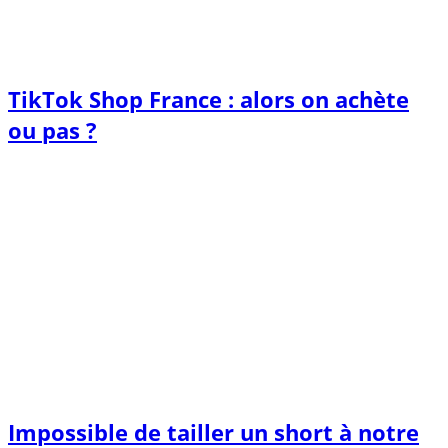
TikTok Shop France : alors on achète
ou pas ?
Impossible de tailler un short à notre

- - - -

## [Exercise directions]
The response must restate each line of the material above exactly and contain no images.

## [Response to the task]
TikTok Shop France : alors on achète
ou pas ?
Impossible de tailler un short à notre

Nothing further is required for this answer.